Every time you buy gasoline, you pay 18 cents a gallon in state excise tax. Three cents of that goes to local cities to pay for pothole fixes and other road repairs.
But Governor Schwarzenegger plans to seize that money to balance the state budget -- $750 million in each of the next two years.
The mayors of California's top 10 cities are angry, especially since they claim it was sneaked into the governor's budget at the last minute.
"And when they knew that the gas tax was a proposal and never mentioned it, hey, they are not dealing straight with us, and that I think, has to end," said Los Angeles Mayor Antonio Villaraigosa.
The mayors say they will have to ship money from their already broke treasuries like public safety to make out for the funding loss.
"And if we are talking about $10 million to our city or thereabout, you are talking about 100 sworn officers. That impacts public safety," said Sacramento Mayor Kevin Johnson.

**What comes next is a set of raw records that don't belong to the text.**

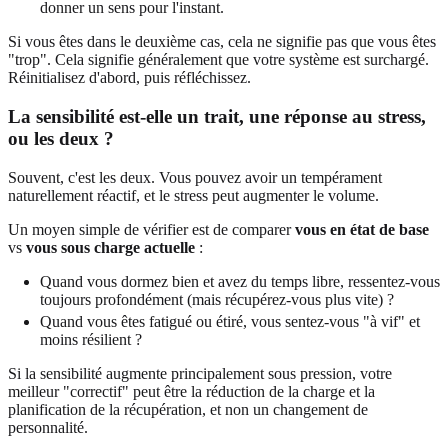
donner un sens pour l'instant.
Si vous êtes dans le deuxième cas, cela ne signifie pas que vous êtes
"trop". Cela signifie généralement que votre système est surchargé.
Réinitialisez d'abord, puis réfléchissez.
La sensibilité est-elle un trait, une réponse au stress,
ou les deux ?
Souvent, c'est les deux. Vous pouvez avoir un tempérament
naturellement réactif, et le stress peut augmenter le volume.
Un moyen simple de vérifier est de comparer
vous en état de base
vs
vous sous charge actuelle
:
Quand vous dormez bien et avez du temps libre, ressentez-vous
toujours profondément (mais récupérez-vous plus vite) ?
Quand vous êtes fatigué ou étiré, vous sentez-vous "à vif" et
moins résilient ?
Si la sensibilité augmente principalement sous pression, votre
meilleur "correctif" peut être la réduction de la charge et la
planification de la récupération, et non un changement de
personnalité.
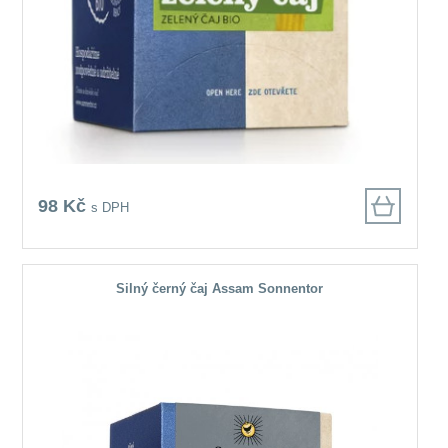
98 Kč
s DPH
Silný černý čaj Assam Sonnentor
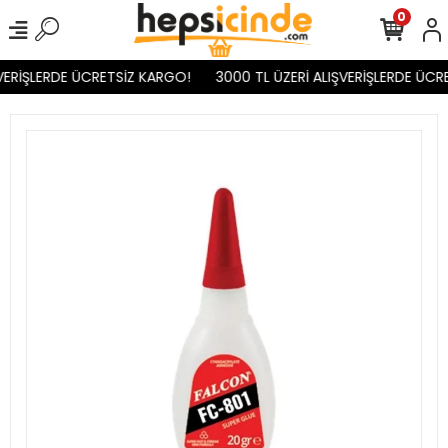
0
VERİŞLERDE ÜCRETSİZ KARGO!
3000 TL ÜZERİ ALIŞVERİŞLERDE ÜCR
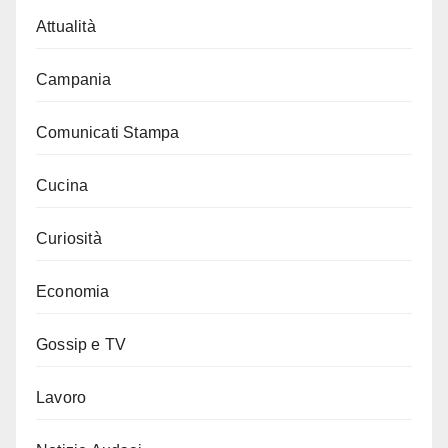
Attualità
Campania
Comunicati Stampa
Cucina
Curiosità
Economia
Gossip e TV
Lavoro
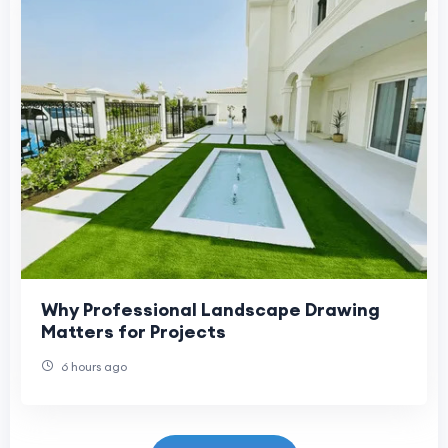
Why Professional Landscape Drawing
Matters for Projects
6 hours ago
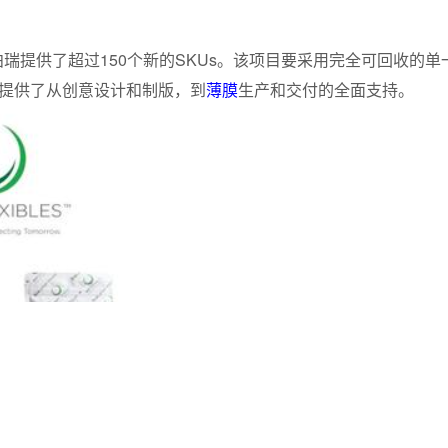
瑞提供了超过150个新的SKUs。该项目要采用完全可回收的单
此提供了从创意设计和制版，到
薄膜
生产和交付的全面支持。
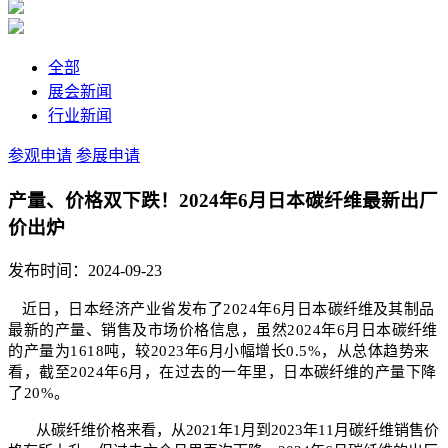
全部
展会新闻
行业新闻
参观申请
参展申请
产量、价格双下跌！2024年6月日本碳纤维最新出厂
价出炉
发布时间：2024-09-23
近日，日本经济产业省发布了2024年6月日本
碳纤维
及其制品
最新的产量、销售及市场价格信息，虽然2024年6月日本
碳纤维
的产量为1618吨，较2023年6月小幅增长0.5%，从总体趋势来
看，截至2024年6月，在过去的一年里，日本
碳纤维
的产量下降
了20%。
从碳纤维价格来看，从2021年1月到2023年11月碳纤维销售价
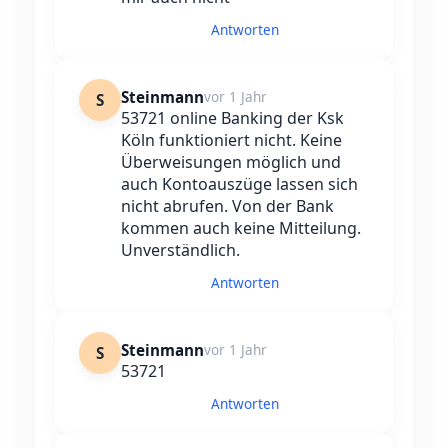
Antworten
Steinmann
vor 1 Jahr
S
53721 online Banking der Ksk
Köln funktioniert nicht. Keine
Überweisungen möglich und
auch Kontoauszüge lassen sich
nicht abrufen. Von der Bank
kommen auch keine Mitteilung.
Unverständlich.
Antworten
Steinmann
vor 1 Jahr
S
53721
Antworten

The governor was already planning to borrow $2 billion in property tax money from locals. He admits raiding transportation money was a last-minute add, as revenues continue to drop day after day.

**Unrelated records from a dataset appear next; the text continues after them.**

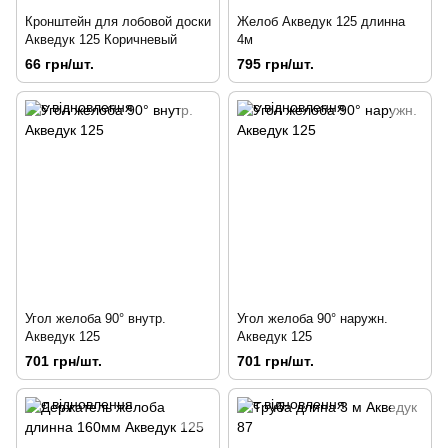
Кронштейн для лобовой доски
Желоб Акведук 125 длинна
Акведук 125 Коричневый
4м
66 грн/шт.
795 грн/шт.
Угол желоба 90° внутр.
Угол желоба 90° наружн.
Акведук 125
Акведук 125
701 грн/шт.
701 грн/шт.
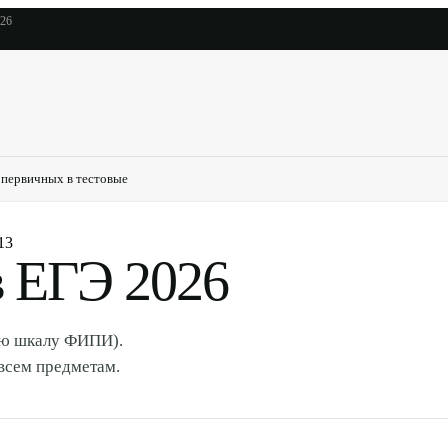
026
 первичных в тестовые
13
в ЕГЭ 2026
ую шкалу ФИПИ).
 всем предметам.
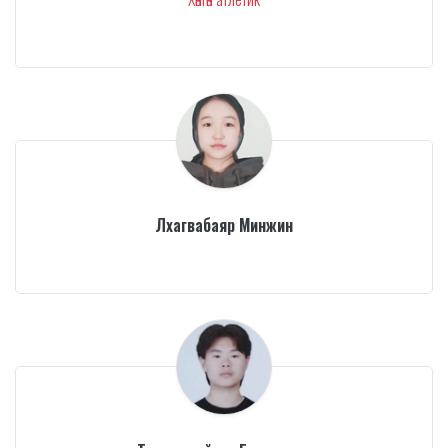
Лхагвабаяр Минжин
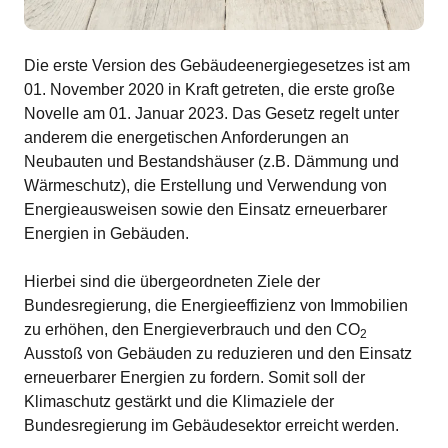
Die erste Version des Gebäudeenergiegesetzes ist am
01. November 2020 in Kraft getreten, die erste große
Novelle am 01. Januar 2023. Das Gesetz regelt unter
anderem die energetischen Anforderungen an
Neubauten und Bestandshäuser (z.B. Dämmung und
Wärmeschutz), die Erstellung und Verwendung von
Energieausweisen sowie den Einsatz erneuerbarer
Energien in Gebäuden.
Hierbei sind die übergeordneten Ziele der
Bundesregierung, die Energieeffizienz von Immobilien
zu erhöhen, den Energieverbrauch und den CO
2
Ausstoß von Gebäuden zu reduzieren und den Einsatz
erneuerbarer Energien zu fordern. Somit soll der
Klimaschutz gestärkt und die Klimaziele der
Bundesregierung im Gebäudesektor erreicht werden.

"We have made it clear to them that we need every single dollar that is in my budget. And if the legislature has a better idea, they should come with a pencil and paper and show it to me," said the governor.
Most drivers seem very unhappy that their gas taxes are being taken away from sorely needed pothole repairs. California roads already rate as the most dilapidated in the country.
"The cities should stay intact. They are having a hard enough time as it is. Why should the state keep on trying to punish the cities? I don't understand that," said angry driver Alex Vellanoweth.
Unlike the borrowing of property taxes, the state does not have to pay back gas tax money to the cities.